It would seem, therefore, that in behalf of justice and good government, the proceeding for a mandamus will lie. People v. State, Bar. S.C., 397, (418-419).
To enable the plaintiff to recover, he must maintain three propositions:
1. That what he claims, is a public office.
2. That he has the legal title to it.
3. That he is prosecuting his claim by the right form of action.
1. Is it an office?
Ch. 43, Acts of 1869-70, enacts "That the office of State Printer be and the same is hereby abolished, and all laws and parts of laws in conflict with this act are hereby repealed."
Ch. 180, Acts of 1871-72, enacts "That the Joint Committee on Printing of the two Houses of the General Assembly" are directed and instructed to make, execute and deliver a contract for the public printing, on the part of the State," at the rates specified in this act.

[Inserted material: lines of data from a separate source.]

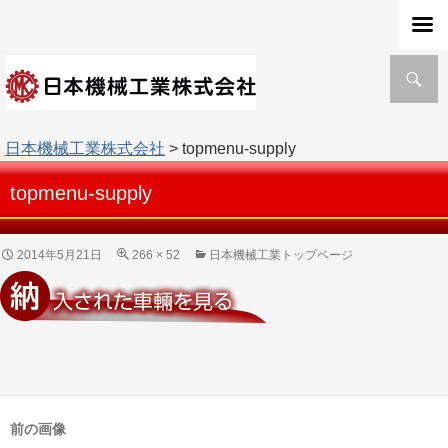
検
索
日本機械工業株式会社
> topmenu-supply
topmenu-supply
2014年5月21日
266 × 52
日本機械工業トップページ
前の画像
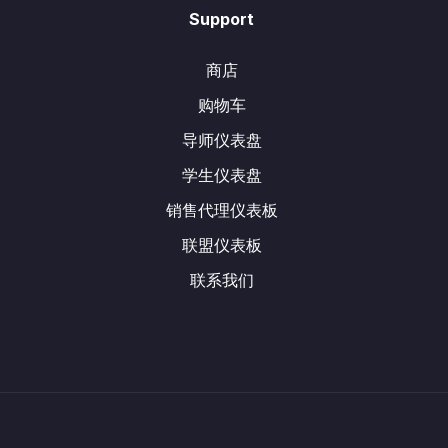
Support
商店
购物车
导师仪表盘
学生仪表盘
销售代理仪表板
联盟仪表板
联系我们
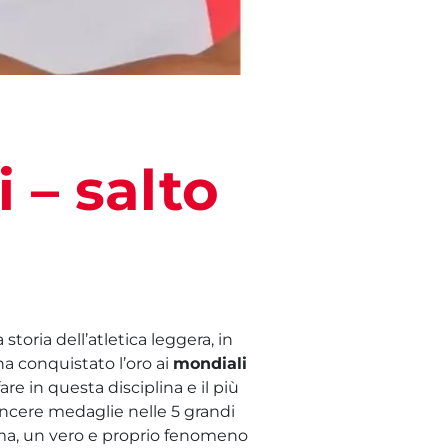
 – salto
storia dell’atletica leggera, in
a conquistato l’oro ai
mondiali
re in questa disciplina e il più
vincere medaglie nelle 5 grandi
mma, un vero e proprio fenomeno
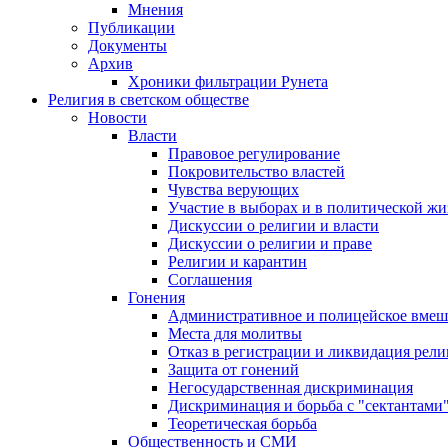
Мнения
Публикации
Документы
Архив
Хроники фильтрации Рунета
Религия в светском обществе
Новости
Власти
Правовое регулирование
Покровительство властей
Чувства верующих
Участие в выборах и в политической ж
Дискуссии о религии и власти
Дискуссии о религии и праве
Религии и карантин
Соглашения
Гонения
Административное и полицейское вмеш
Места для молитвы
Отказ в регистрации и ликвидация рел
Защита от гонений
Негосударственная дискриминация
Дискриминация и борьба с "сектантами
Теоретическая борьба
Общественность и СМИ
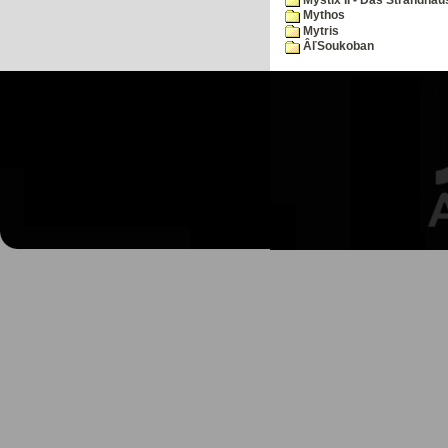
Mythos
Mytris
ÂľSoukoban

There is an act positively abolishing the office of Public Printer, eo nomine, which, according to Hoke v. Henderson, 15 N.C. 1. is constitutional in form and substance, because it disturbs no vested right or term of an incumbent. But it is urged that this construction of the act abolishing the office, left the State without the power of printing and publishing the laws. Be it so. The mischief is the (100) act of the Legislature, and cannot operate as a grant of power to the Executive to create an office, as a remedy for legislative indiscretion. But that body did, by the act of 1871-72, undertake to repair the mischief done in abolishing the office, by making it the duty of a "joint committee" to contract for the public printing. To this, it is replied, that the Legislature had no power to make "contracts" because that, is an executive function. Admit that, and their contracts are void for the infringement, still it leaves the office abolished, and the argument is not advanced. But is it true, that the making of a contract is an exclusive executive function? That will depend upon what are exclusive executive powers. To say that because a thing is a contract, it is an executive duty, is begging the very question in dispute.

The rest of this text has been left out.